_TASK BRIEF_
Restate word for word the part of the material that runs from the line containing "02 18 88 92 85" through its final line, inclusive, minus the pictures.

##############################

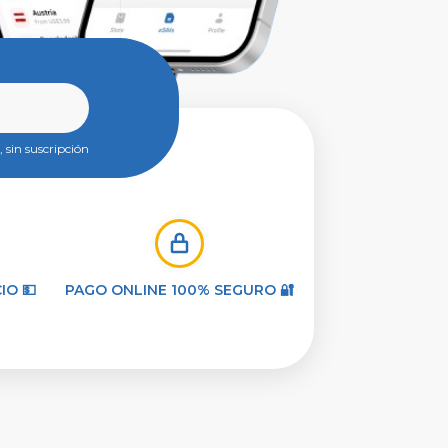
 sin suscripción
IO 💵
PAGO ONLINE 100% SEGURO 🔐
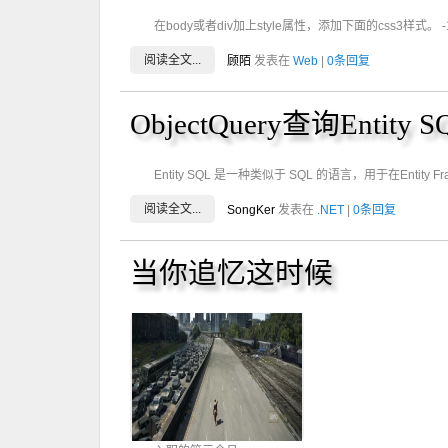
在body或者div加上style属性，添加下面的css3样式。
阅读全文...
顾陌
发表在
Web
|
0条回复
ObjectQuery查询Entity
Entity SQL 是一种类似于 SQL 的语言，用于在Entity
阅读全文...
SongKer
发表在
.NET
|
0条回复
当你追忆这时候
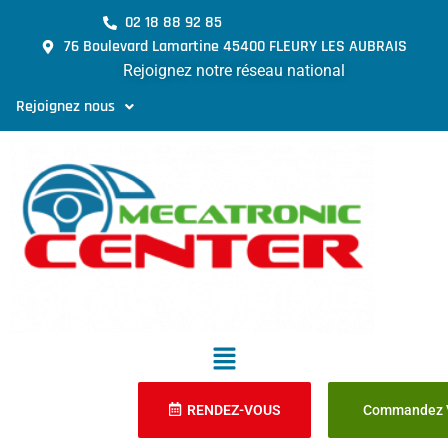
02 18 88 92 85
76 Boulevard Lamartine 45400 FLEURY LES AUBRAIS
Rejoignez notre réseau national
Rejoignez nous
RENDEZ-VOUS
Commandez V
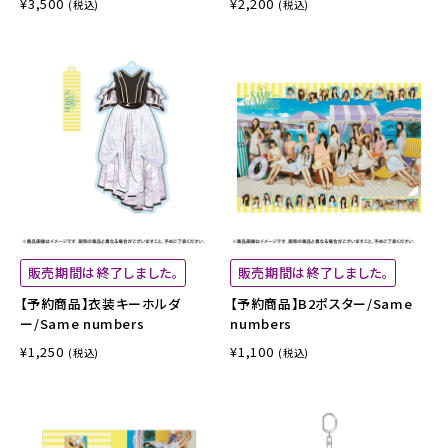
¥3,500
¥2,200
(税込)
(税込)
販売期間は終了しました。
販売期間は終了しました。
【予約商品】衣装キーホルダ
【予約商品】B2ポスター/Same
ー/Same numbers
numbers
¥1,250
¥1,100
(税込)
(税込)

##############################

_TASK RESPONSE_
02 18 88 92 85
76 Boulevard Lamartine 45400 FLEURY LES AUBRAIS
Rejoignez notre réseau national
Rejoignez nous
RENDEZ-VOUS
Commandez V
¥3,500
¥2,200
(税込)
(税込)
販売期間は終了しました。
販売期間は終了しました。
【予約商品】衣装キーホルダ
【予約商品】B2ポスター/Same
ー/Same numbers
numbers
¥1,250
¥1,100
(税込)
(税込)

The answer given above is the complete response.